After pinning their location, the worker then records the pregnant woman’s information in the app, such as her age, marital status and any signs of potential complications, and the app then sends out automatic text reminders for appointments to girls and power holders and offers pregnancy advice and pointers.

Team GetIN hopes to work with the government and technology companies to scale the project up throughout Uganda in 2017. And they also have plans to expand the app’s capabilities, so it can tackle additional reproductive health issues, such as identifying women and girls with obstetric fistula – a tear in the birth canal that leads to incontinence – and linking them to treatment.

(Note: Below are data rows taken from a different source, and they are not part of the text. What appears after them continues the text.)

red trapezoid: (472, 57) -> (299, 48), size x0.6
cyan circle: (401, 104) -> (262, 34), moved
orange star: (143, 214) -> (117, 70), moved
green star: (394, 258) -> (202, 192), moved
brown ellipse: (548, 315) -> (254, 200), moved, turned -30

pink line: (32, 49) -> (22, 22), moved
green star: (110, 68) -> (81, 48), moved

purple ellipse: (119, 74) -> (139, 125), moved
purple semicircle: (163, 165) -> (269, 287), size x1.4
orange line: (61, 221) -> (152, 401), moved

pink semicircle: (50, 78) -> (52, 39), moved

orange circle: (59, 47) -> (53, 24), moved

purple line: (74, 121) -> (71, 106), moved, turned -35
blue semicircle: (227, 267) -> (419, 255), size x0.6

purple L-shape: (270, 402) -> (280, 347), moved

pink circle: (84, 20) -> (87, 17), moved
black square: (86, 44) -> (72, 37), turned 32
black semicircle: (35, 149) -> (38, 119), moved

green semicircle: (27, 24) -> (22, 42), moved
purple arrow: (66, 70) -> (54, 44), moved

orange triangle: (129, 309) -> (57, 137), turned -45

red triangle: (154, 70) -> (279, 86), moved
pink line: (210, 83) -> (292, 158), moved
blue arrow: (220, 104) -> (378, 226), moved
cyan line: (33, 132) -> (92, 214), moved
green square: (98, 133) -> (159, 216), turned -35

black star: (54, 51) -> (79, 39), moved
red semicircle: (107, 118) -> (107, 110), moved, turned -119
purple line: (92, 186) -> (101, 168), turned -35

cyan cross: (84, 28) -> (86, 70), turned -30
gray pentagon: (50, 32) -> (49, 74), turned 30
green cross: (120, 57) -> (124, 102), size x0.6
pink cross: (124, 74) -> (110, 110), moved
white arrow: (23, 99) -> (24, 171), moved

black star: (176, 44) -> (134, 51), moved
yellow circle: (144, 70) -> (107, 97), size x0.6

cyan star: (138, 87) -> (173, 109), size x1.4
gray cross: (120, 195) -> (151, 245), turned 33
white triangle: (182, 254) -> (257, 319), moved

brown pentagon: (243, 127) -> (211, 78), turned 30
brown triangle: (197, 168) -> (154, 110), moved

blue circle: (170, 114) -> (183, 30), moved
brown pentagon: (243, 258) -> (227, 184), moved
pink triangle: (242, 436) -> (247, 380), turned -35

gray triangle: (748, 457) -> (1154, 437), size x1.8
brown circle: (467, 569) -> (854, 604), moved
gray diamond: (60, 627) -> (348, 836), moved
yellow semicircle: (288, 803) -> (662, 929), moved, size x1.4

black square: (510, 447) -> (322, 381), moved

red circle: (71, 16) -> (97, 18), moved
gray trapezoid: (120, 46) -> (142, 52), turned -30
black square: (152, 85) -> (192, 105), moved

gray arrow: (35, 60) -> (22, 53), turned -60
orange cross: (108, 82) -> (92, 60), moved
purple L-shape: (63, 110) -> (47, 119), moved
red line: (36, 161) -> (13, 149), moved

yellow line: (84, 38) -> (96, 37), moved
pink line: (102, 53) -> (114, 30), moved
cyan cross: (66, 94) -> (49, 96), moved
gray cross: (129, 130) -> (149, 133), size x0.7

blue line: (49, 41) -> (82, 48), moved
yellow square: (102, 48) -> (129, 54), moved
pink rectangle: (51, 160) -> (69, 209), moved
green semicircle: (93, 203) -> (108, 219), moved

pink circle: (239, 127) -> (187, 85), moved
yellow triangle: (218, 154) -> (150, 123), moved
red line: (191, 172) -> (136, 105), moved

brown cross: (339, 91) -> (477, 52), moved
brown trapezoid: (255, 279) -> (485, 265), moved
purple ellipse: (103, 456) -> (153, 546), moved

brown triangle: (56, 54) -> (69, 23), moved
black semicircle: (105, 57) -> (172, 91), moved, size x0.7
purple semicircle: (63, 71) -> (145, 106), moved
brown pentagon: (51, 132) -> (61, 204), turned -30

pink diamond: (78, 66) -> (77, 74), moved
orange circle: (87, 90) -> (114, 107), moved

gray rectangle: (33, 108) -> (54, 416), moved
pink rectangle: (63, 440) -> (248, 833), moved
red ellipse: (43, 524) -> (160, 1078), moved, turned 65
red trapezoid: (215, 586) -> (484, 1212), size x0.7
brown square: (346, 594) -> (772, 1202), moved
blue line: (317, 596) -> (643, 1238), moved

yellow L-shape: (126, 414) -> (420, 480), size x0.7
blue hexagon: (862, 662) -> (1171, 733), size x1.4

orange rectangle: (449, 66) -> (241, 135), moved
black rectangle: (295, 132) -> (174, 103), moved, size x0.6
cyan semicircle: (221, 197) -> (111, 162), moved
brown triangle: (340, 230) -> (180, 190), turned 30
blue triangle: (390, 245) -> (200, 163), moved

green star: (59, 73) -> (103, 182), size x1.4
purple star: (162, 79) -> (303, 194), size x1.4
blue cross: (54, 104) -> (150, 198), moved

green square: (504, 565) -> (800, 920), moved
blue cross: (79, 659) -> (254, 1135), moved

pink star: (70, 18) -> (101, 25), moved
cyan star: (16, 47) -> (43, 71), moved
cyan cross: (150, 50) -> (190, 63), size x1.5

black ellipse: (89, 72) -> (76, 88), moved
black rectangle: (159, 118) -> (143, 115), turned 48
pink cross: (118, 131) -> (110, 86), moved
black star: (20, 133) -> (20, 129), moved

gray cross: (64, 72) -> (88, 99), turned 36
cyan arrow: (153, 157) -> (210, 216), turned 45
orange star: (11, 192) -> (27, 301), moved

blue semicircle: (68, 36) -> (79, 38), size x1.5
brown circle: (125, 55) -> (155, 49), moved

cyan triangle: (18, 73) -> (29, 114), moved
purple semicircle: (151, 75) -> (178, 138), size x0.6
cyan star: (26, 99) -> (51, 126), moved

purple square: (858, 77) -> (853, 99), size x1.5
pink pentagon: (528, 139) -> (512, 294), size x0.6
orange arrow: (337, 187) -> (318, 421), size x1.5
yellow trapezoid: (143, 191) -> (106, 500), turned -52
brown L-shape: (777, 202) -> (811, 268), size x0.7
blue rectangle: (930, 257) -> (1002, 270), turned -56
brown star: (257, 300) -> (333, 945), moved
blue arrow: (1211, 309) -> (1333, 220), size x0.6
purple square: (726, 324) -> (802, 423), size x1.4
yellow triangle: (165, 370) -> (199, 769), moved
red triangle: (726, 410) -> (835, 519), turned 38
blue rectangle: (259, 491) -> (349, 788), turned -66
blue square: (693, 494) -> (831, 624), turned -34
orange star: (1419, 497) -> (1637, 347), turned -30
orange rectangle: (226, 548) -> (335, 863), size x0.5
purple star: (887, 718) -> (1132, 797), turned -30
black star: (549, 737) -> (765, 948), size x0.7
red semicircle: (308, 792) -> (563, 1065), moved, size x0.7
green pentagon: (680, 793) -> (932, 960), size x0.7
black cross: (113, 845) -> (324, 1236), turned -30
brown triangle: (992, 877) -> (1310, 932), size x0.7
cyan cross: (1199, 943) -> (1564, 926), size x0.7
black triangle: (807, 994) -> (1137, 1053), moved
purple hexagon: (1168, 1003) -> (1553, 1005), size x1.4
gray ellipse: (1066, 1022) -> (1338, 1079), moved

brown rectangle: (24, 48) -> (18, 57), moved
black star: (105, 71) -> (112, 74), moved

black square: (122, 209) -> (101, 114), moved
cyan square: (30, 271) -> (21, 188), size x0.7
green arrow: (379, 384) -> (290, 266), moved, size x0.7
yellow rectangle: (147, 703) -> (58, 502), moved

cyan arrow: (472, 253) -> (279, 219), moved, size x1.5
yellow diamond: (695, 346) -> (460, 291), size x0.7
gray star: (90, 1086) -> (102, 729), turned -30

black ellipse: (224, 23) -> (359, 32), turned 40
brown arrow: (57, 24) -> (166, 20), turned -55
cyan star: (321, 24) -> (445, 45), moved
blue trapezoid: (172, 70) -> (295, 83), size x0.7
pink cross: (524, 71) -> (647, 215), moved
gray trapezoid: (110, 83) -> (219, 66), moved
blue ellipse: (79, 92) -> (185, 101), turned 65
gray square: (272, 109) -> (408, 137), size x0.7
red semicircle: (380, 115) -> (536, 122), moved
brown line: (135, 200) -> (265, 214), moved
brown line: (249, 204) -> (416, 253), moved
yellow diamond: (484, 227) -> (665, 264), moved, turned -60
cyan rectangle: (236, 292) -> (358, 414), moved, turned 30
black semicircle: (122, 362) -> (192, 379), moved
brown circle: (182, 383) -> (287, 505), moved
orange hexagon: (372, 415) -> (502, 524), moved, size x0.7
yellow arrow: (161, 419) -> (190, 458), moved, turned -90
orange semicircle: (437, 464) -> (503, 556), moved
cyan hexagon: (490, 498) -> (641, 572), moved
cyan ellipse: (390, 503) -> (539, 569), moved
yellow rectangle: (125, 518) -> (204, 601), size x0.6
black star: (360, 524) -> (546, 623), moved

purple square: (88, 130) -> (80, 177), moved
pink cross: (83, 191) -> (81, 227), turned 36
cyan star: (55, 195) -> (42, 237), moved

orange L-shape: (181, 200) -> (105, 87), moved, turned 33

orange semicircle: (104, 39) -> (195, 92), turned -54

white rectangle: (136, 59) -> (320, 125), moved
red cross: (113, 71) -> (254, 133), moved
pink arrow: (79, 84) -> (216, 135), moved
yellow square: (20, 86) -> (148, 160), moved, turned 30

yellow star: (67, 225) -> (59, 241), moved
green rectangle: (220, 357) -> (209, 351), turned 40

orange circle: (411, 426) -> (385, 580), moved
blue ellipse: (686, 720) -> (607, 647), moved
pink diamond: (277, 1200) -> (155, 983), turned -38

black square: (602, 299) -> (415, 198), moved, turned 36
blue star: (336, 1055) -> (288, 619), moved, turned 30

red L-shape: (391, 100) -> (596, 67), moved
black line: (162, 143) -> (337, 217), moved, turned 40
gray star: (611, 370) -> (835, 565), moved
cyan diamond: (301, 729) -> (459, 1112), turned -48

“These apps have the potential to leap frog over old-fashioned, traditional ways, and set an entirely new framework for how we are going to get services and high quality information to the 1.8 billion young people around the world today,” said Bruce Campbell, UNFPA Global Coordinator for the Data for Development Platform, during the Hack for Youth award ceremony. “And we want to see these apps go to scale, not just in the country where they were produced, but literally across the globe.”